So I know how it is; you’ve been working so hard to get a meeting with a prospect and you finally land it! The date finally arrives, you log into you web conferencing system and dial into the phone conferencing line and you’ve finally connected and you’ve got about 60 mins locked in on the calendar.
This is exactly where things start to go downhill.
You thank the prospect for meeting with you and begin to display your sales deck — which was usually made by “marketing”, is way too long, has way too much jargon, and is clearly boiler plate.
You spend 15 mins on the deck, and are proud of yourself because it was a smooth delivery and your attitude was pretty great.
Next, you dive into your awesome product demo.
You do this for next 45 mins, showing every bell and whistle that your product contains, and then you rush through a 1 min closing statement because you are over time and everyone is now late to another meeting — including yourself.
I know it does for me.
That was how most of my “sales calls” went for the first few years of my saas-sales career. I even would default to this bad or worst practice at times even as senior sales executive, mostly when I was unprepared or under-pressure.
Why this is a bad/worst practice:
A few thing wrong here. First of all, you can give a boiler plate deck, buy keep it short, sweet, and to the point. Maybe it covers customers logos, quick company highlights, and move on. If it’s too long you will lose the prospect’s attention and they’ll be on their mobile phone checking baby pictures on Facebook before you even get half-way done with your deck.

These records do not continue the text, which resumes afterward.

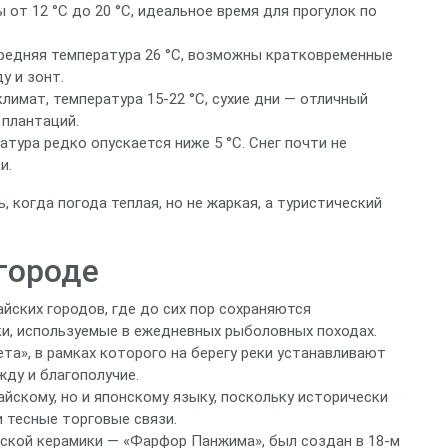
от 12 °C до 20 °C, идеальное время для прогулок по
средняя температура 26 °C, возможны кратковременные
у и зонт.
имат, температура 15‑22 °C, сухие дни — отличный
 плантаций.
атура редко опускается ниже 5 °C. Снег почти не
и.
 когда погода теплая, но не жаркая, а туристический
городе
йских городов, где до сих пор сохраняются
и, используемые в ежедневных рыболовных походах.
а», в рамках которого на берегу реки устанавливают
ду и благополучие.
йскому, но и японскому языку, поскольку исторически
 тесные торговые связи.
ской керамики — «Фарфор Панжима», был создан в 18‑м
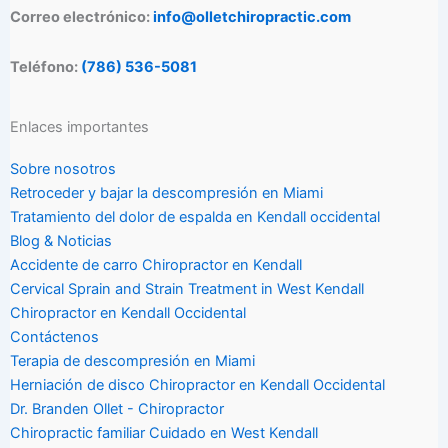
Correo electrónico:
info@olletchiropractic.com
Teléfono:
(786) 536-5081
Enlaces importantes
Sobre nosotros
Retroceder y bajar la descompresión en Miami
Tratamiento del dolor de espalda en Kendall occidental
Blog & Noticias
Accidente de carro Chiropractor en Kendall
Cervical Sprain and Strain Treatment in West Kendall
Chiropractor en Kendall Occidental
Contáctenos
Terapia de descompresión en Miami
Herniación de disco Chiropractor en Kendall Occidental
Dr. Branden Ollet - Chiropractor
Chiropractic familiar Cuidado en West Kendall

Now, I know that you can’t make a custom deck for every sales call, and if you’re a sales development/inside sales rep just trying to qualify the prospect, you might have limited information about the prospect. However, beating them over the head with irrelevant stats and content is not a good use of anyone’s time and can be counter productive.
I also understand that sometimes the prospect expects you to give them a detailed demo of your product and even asks for it.
Remember this, the more relevant and personalized the demo is, the more powerful it be. Discover 1-3 things about your prospect that maps to features in your product, and show those.
Try to keep the demo to 10-15 mins unless of course the prospect asks you to show them more.
Once you’ve touch on a few key features that map to something that you have discovered was relevant to them, stop demoing, and move on to the next step.